Stored items
<<<<

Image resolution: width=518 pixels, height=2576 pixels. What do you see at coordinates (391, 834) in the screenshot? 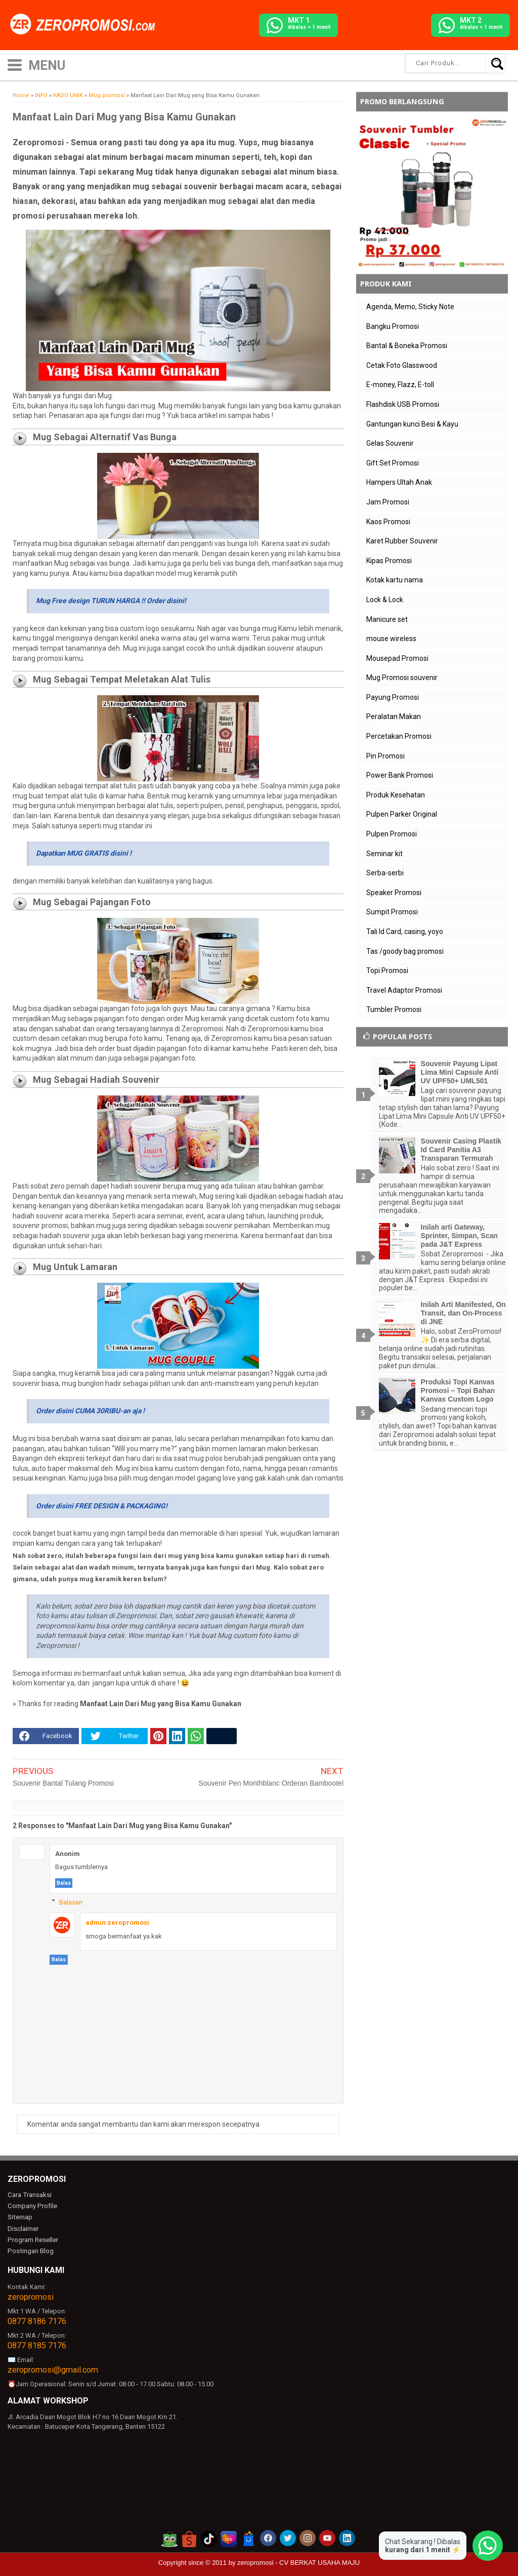
I see `Pulpen Promosi` at bounding box center [391, 834].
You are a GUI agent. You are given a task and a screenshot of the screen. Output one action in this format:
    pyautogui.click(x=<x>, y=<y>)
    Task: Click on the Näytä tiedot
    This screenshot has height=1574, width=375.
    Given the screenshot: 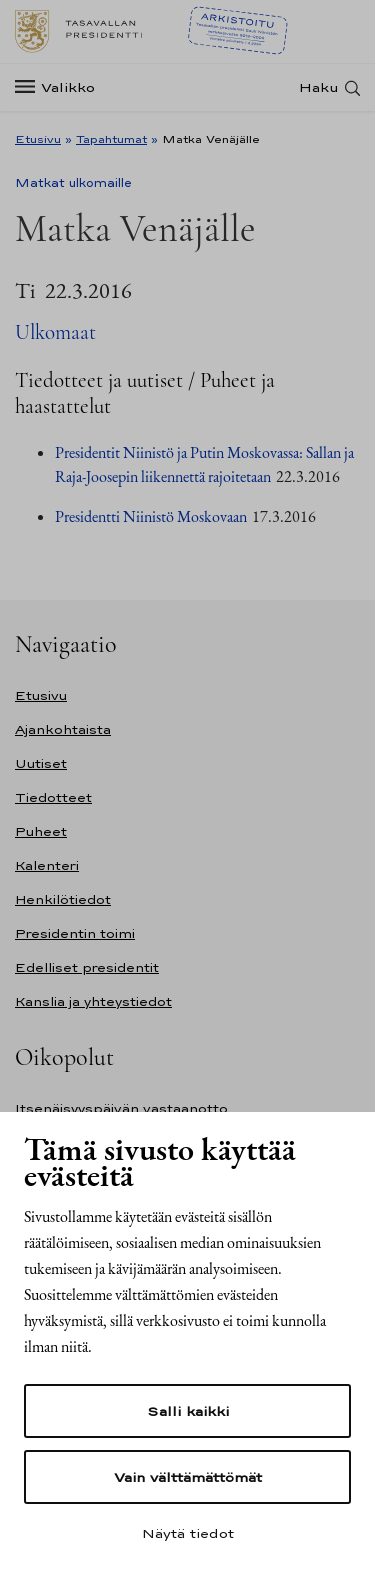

>>>>

## WHAT TO WORK ON
Which lines run from the one containing "Task: Click on the Näytä tiedot" through the last line of the entries above? Output them exactly, both ends included, with no pictures.

## RESPONSE
    Task: Click on the Näytä tiedot
    This screenshot has height=1574, width=375.
    Given the screenshot: 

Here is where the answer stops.